Terralaboris asbl

Une personne de nationalité étrangère dont le séjour est régularisé sur la base de la loi du 22 décembre 1999 peut-elle être considérée comme bénéficiant de la protection subsidiaire ?

Commentaire de C. trav. Liège, div. Liège, 9 mars 2015, R.G. 2010/AL/448

Mis en ligne le mercredi 13 mai 2015


Cour du travail de Liège, 9 mars 2015, R.G. n° 2010/AL/448

TERRA LABORIS ASBL

Dans un arrêt du 9 mars 2015, la Cour du travail de Liège renvoie à la jurisprudence très récente de la Cour de Justice de l’Union européenne sur la question : les étrangers régularisés sur la base de l’article 9ter de la loi du 15 décembre 1980 n’entrent pas dans le champ d’application de la directive 2004/83/CE et, a fortiori, il en va de même de ceux régularisés conformément aux dispositions de la loi du 22 décembre 1999.

Les faits

L’Etat belge refuse, en février 2002, l’octroi d’allocations aux personnes handicapées suite à la demande introduite par une Dame B., et ce eu égard à la condition de nationalité.

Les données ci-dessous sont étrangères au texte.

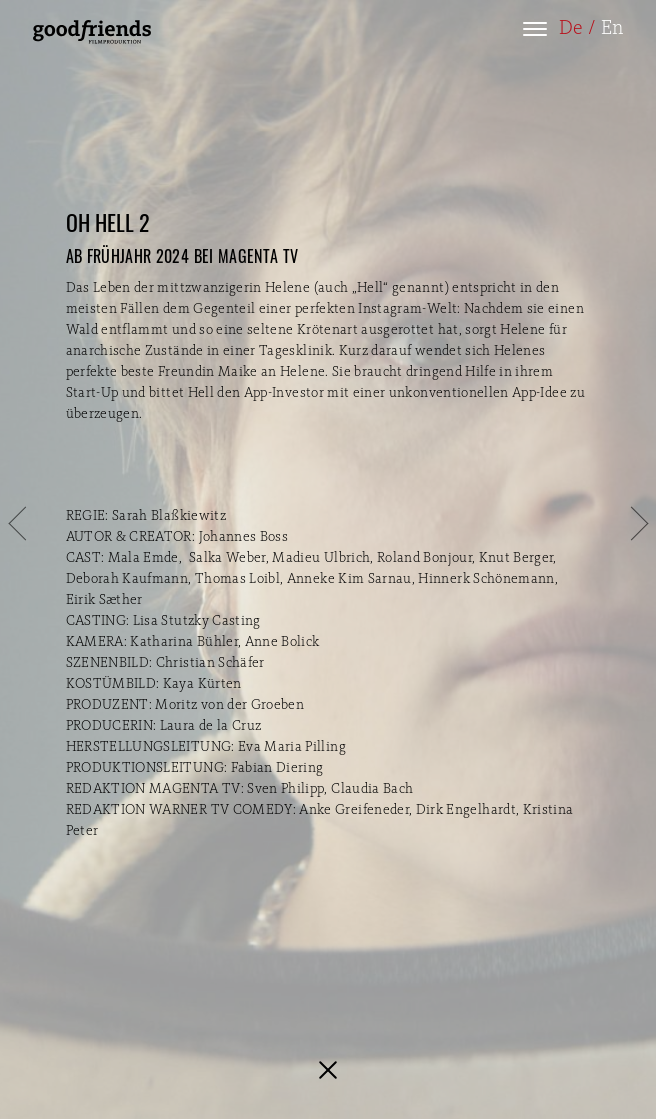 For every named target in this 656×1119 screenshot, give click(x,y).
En (612, 29)
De (571, 29) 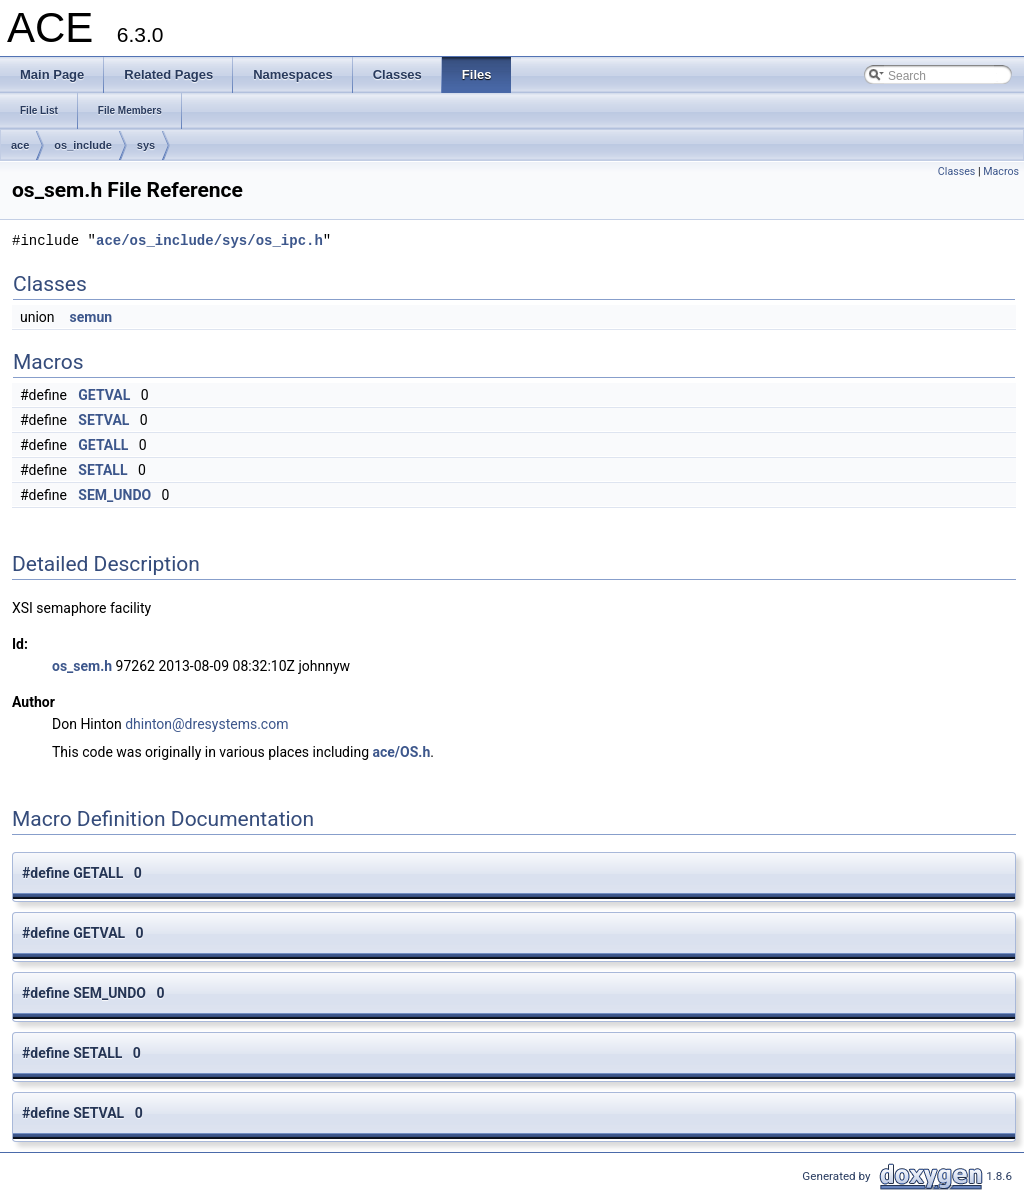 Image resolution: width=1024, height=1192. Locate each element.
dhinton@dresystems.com (206, 724)
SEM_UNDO (114, 495)
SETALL (102, 470)
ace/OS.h (402, 752)
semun (91, 317)
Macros (1001, 171)
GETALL (103, 445)
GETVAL (104, 395)
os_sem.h (82, 666)
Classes (956, 171)
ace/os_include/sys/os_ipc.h (209, 240)
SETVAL (103, 420)
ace (20, 145)
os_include (82, 145)
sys (146, 145) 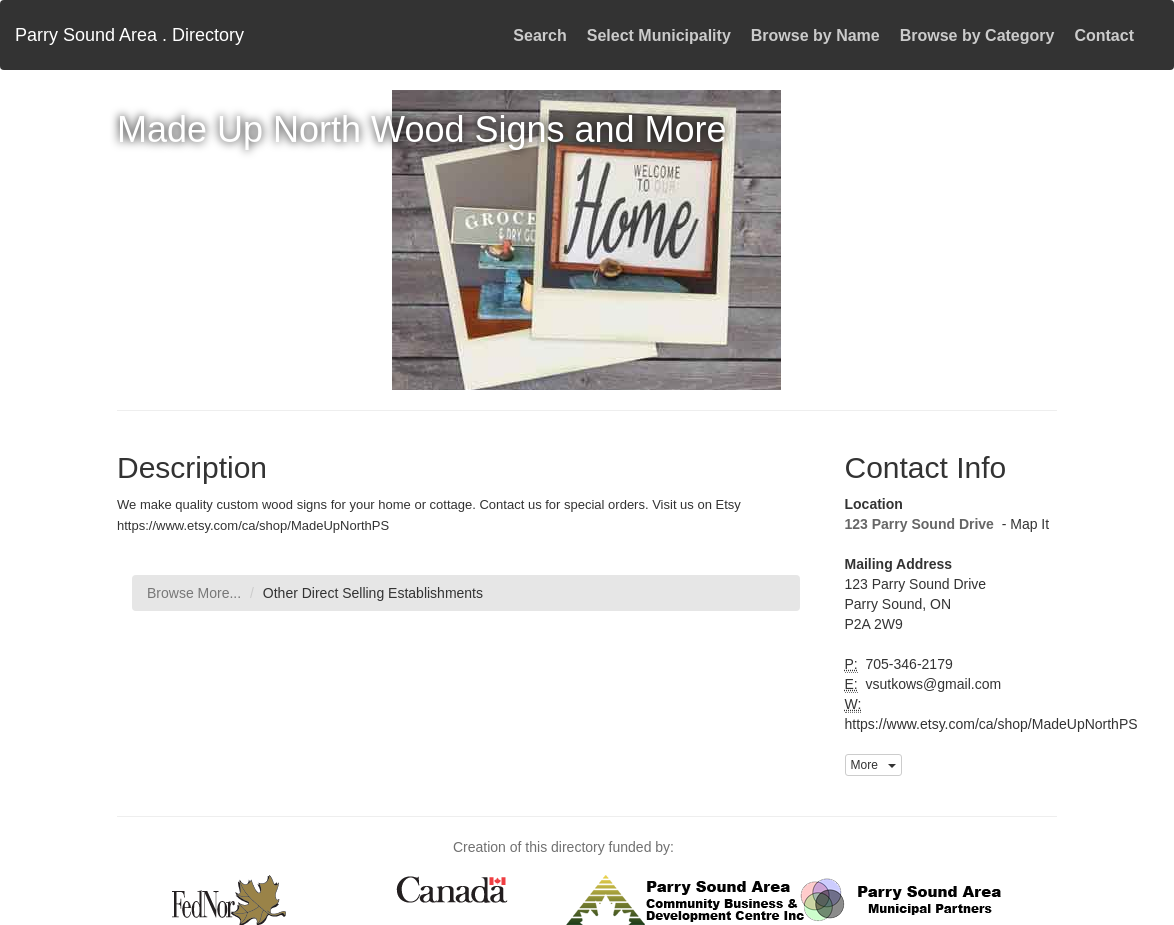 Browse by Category (977, 35)
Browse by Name (815, 35)
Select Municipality (659, 35)
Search (539, 35)
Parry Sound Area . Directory (129, 35)
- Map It (1023, 524)
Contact (1104, 35)
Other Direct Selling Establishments (373, 593)
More (873, 765)
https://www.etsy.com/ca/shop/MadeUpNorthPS (991, 724)
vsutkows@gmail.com (931, 684)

L’intéressée est arrivée en Belgique avec ses parents en juin 1999, venant de Yougoslavie, ayant dû quitter leur pays dans des conditions dramatiques. La situation de la famille a été régularisée (sur la base de la loi du 22 décembre 1999) et elle est autorisée au séjour illimité. Il y a dès lors inscription au registre des étrangers depuis lors.

Un recours est introduit devant le tribunal du travail de Huy qui, par jugement du 24 janvier 2003, a posé une question à la Cour d’arbitrage. Il y a été répondu par celle-ci dans un arrêt du 22 octobre 2003 (C. const., 22 octobre 2003, n° 138/2003), la Cour concluant à l’absence de violation des articles 10 et 11 de la Constitution pour ce qui est de la non application de la loi du 27 février 1987 aux étrangers ayant fait l’objet d’une décision ministérielle de régularisation.

Par un second jugement, en date du 25 juin 2010, le tribunal du travail accueille cependant la demande, considérant que la condition de nationalité ne pouvait être opposée à l’intéressée pour lui refuser le bénéfice des allocations.

Appel est interjeté par l’Etat belge.

Position des parties devant la cour

Pour l’Etat belge, l’intéressée ne répond pas aux conditions d’étranger bénéficiaire des allocations, n’étant pas inscrite au registre de la population. L’Etat belge renvoie aux arrêts plus récents de la Cour constitutionnelle (dont ceux du 11 janvier 2012, arrêt n° 3/2012 et du 9 août 2012, arrêt n° 108/2012). Il renvoie également à la jurisprudence de la Cour de Justice de l’Union européenne selon laquelle une personne dans le même cas que l’intéressée ne peut se prévaloir du statut de résident de longue durée, la régularisation médicale ne pouvant par ailleurs permettre d’obtenir un statut similaire aux bénéficiaires de la protection subsidiaire. L’Etat belge fait également valoir que l’assistance sociale accordée à ceux-ci peut être limitée, en vertu de la directive 2004/83/CE, l’intéressée bénéficiant ici de l’aide sociale du CPAS.

Quant à l’intimée, elle rappelle qu’elle vit en Belgique depuis 1999 avec toute sa famille et qu’elle bénéficie d’un droit au séjour illimité. Elle fait ainsi valoir des attaches très fortes ainsi que l’impossibilité de retour vers son pays d’origine. Elle considère que la position de l’Etat belge est discriminatoire et sollicite en conséquence l’écartement de la disposition litigieuse. Enfin, elle renvoie à la question préjudicielle posée à la Cour de Justice de l’Union européenne concernant les personnes régularisées pour raisons médicales (sa régularisation n’étant cependant pas intervenue dans le cadre de l’article 9ter de la loi du 15 décembre 1980). Elle considère que, en cas de réponse affirmative de la C.J.U.E., il y aurait assimilation aux bénéficiaires de la protection subsidiaire, situation tout à fait identique à son cas.

L’avis du ministère public

Pour le ministère public, la durée du séjour est un critère d’appréciation important, des considérations très fortes autorisant une différence de traitement sur la base de la nationalité. En l’espèce, l’intéressée est en Belgique depuis 1999, elle y recherche un emploi, elle a un enfant belge et, vu l’ensemble de ces éléments, il n’y a pas de considération très forte justifiant le refus des allocations.

Décision de la cour

La cour rappelle en premier lieu les dispositions pertinentes, étant l’article 1er de la loi du 27 janvier 1987 relative aux allocations aux personnes handicapées, ainsi que son article 4 et l’arrêté d’exécution de cette disposition, à savoir l’arrêté royal du 17 juillet 2006.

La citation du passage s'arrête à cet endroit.